The problem is caused by a change in multiplicity of matches. If there are multiple matching elements an Object[] array (of MatchInfo elements) is returned; a single matching element results in a single MatchInfo object (not in an array); and when there are no matches, null is returned.
Consider these results, when executed against the "cc.csv" test-data supplied:
# matches many
(gc cc.csv | Select-String "LS" ).GetType().Name # => Object[]
# matches one
(gc cc.csv | Select-String "538").GetType().Name # => MatchInfo
# matches none
(gc cc.csv | Select-String "FAIL") # => null
The result of calling ToString on Object[] is "System.Object[]" while the result is a more useful concatenation of the matched values when invoked directly upon a MatchInfo object.
The immediate problem can be fixed with selected | Select -First 1, which will result in a MatchInfo being returned for the first two cases. Select-String will still search the entire input - extra results are simply discarded.
However, it seems like the look-back into "cc.csv" (with the Select-String) could be eliminated entirely as that is where $_ originally comes from.

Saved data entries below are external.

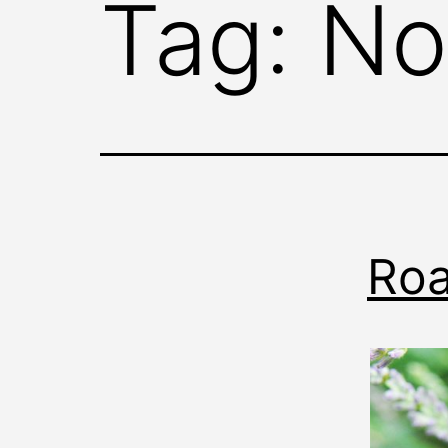
Tag:
No
Roa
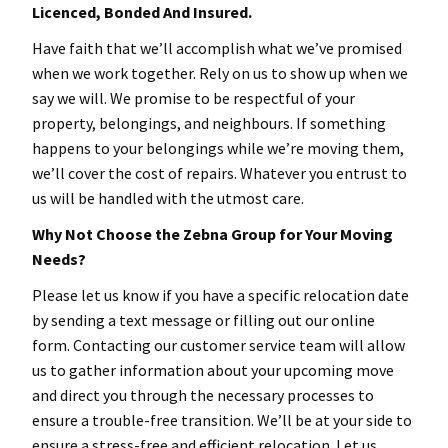
Licenced, Bonded And Insured.
Have faith that we’ll accomplish what we’ve promised
when we work together. Rely on us to show up when we
say we will. We promise to be respectful of your
property, belongings, and neighbours. If something
happens to your belongings while we’re moving them,
we’ll cover the cost of repairs. Whatever you entrust to
us will be handled with the utmost care.
Why Not Choose the Zebna Group for Your Moving
Needs?
Please let us know if you have a specific relocation date
by sending a text message or filling out our online
form. Contacting our customer service team will allow
us to gather information about your upcoming move
and direct you through the necessary processes to
ensure a trouble-free transition. We’ll be at your side to
ensure a stress-free and efficient relocation. Let us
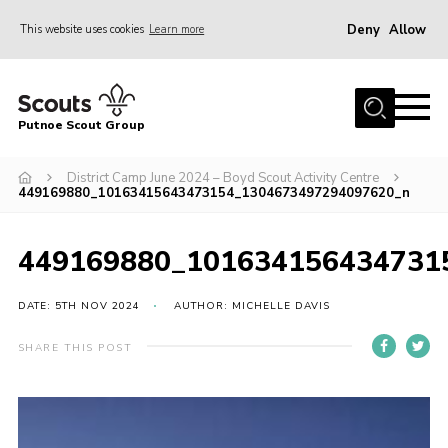
Deny
Allow
This website uses cookies
Learn more
Menu
Home
Putnoe Scout Group
About Scouting
Join
District Camp June 2024 – Boyd Scout Activity Centre
449169880_10163415643473154_1304673497294097620_n
OSM – Badges at Home
News
449169880_101634156434731
Events
DATE: 5TH NOV 2024
AUTHOR: MICHELLE DAVIS
Gallery
SHARE THIS POST
Contact
Executive Committee Area
Leaders Area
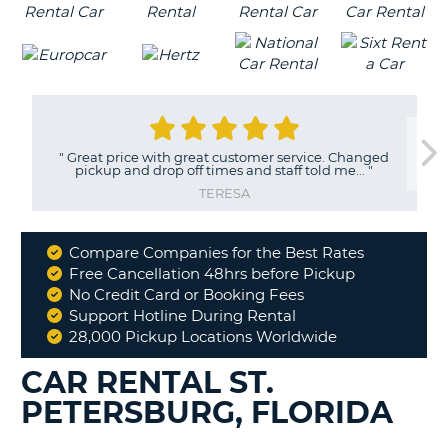
"
Great price with great customer service. Changed
pickup and drop off times and staff told me...
"
TERESA
Compare Companies for the Best Rates
Why
Free Cancellation 48hrs before Pickup
Book
No Credit Card or Booking Fees
With
Support Hotline During Rental
Us
28,000 Pickup Locations Worldwide
CAR RENTAL ST.
PETERSBURG, FLORIDA
B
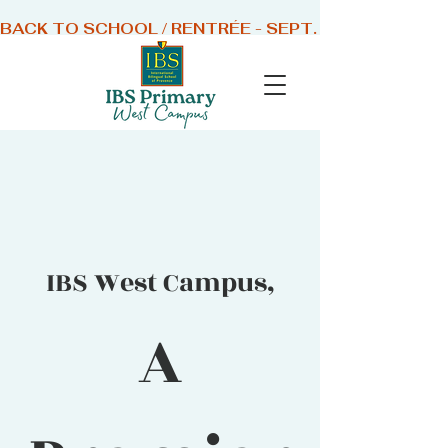
BACK TO SCHOOL / RENTRÉE - SEPT. 1 2026
IBS West Campus,
A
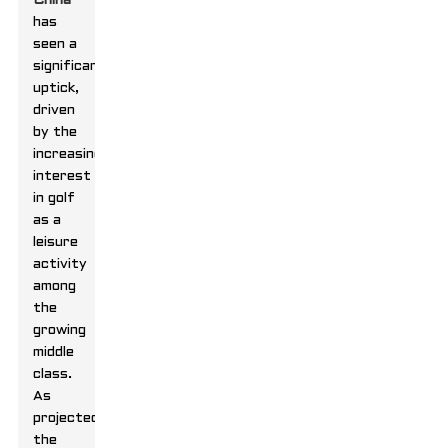
China
has
seen a
significant
uptick,
driven
by the
increasing
interest
in golf
as a
leisure
activity
among
the
growing
middle
class.
As
projected,
the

Here is a minor [untested] adaptation, of what it may look like:
gc cc.csv | Select -Skip 1 | %{
$num = $_.Split(",")[1]
$a = $_ -Replace ",[a-z]$", ""
# This is still O(m*n) and could be improved with a hash/set probe.
$gc_match = Select-String $num -Path gi.csv -SimpleMatch | Select -First 1
if ($gc_match) {
# Use of "Select -First 1" avoids the initial problem; but
# it /may/ be more appropriate for an error to indicate data problems.
# (Likewise, an error in the original may need further investigation.)
$b = $gc_match.ToString().Split(",")[1]
} else {
$b = "NULL"
Write-Host "$_ is not present in GI file"
}
$c = $a + ',' + $b
ac ./myfile.csv -Value $c
}